_Work instructions_
Would you transcribe the entries below, beginning at the line with "Privacy policy" and ending after the line with "but appreciated..", exactly, with no picture and nothing more?

_Extracted data_

*-*-*

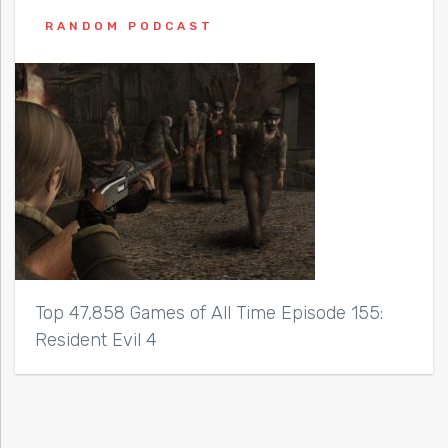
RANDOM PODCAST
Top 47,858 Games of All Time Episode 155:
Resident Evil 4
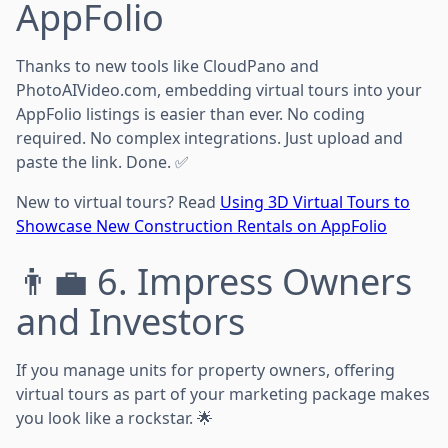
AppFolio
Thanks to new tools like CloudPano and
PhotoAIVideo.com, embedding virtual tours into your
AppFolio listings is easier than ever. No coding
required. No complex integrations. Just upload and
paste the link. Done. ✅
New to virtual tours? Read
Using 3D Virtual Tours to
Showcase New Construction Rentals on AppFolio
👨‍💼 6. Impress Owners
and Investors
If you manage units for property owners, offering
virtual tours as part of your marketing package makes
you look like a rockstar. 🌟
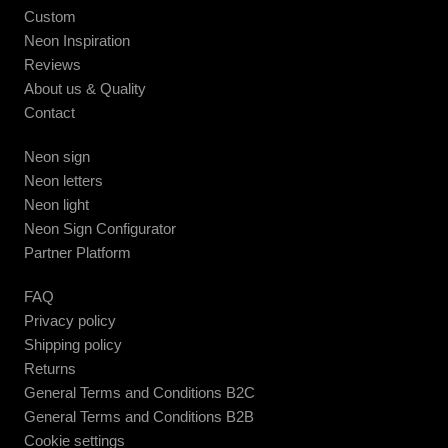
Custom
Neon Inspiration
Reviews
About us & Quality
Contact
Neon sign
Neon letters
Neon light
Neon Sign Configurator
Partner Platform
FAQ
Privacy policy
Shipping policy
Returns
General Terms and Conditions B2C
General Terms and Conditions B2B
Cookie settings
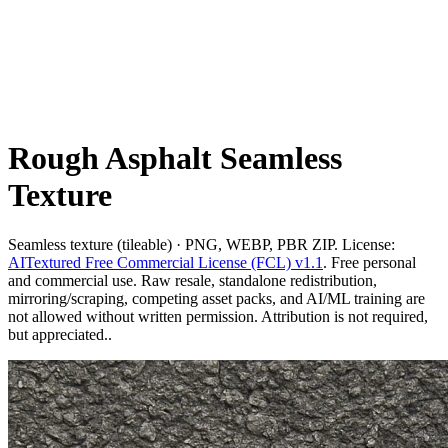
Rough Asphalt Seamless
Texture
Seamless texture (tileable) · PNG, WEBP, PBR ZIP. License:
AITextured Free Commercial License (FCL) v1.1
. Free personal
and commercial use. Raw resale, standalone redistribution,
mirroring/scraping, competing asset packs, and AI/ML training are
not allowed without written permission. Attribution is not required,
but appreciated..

*-*-*

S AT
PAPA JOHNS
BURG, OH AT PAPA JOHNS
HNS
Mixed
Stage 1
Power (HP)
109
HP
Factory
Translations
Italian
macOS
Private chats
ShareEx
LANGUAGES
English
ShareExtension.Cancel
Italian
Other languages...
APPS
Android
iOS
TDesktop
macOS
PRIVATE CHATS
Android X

*-*-*

_Reply to the task_
Privacy policy
Shipping policy
Returns
General Terms and Conditions B2C
General Terms and Conditions B2B
Cookie settings
Rough Asphalt Seamless
Texture
Seamless texture (tileable) · PNG, WEBP, PBR ZIP. License:
AITextured Free Commercial License (FCL) v1.1
. Free personal
and commercial use. Raw resale, standalone redistribution,
mirroring/scraping, competing asset packs, and AI/ML training are
not allowed without written permission. Attribution is not required,
but appreciated..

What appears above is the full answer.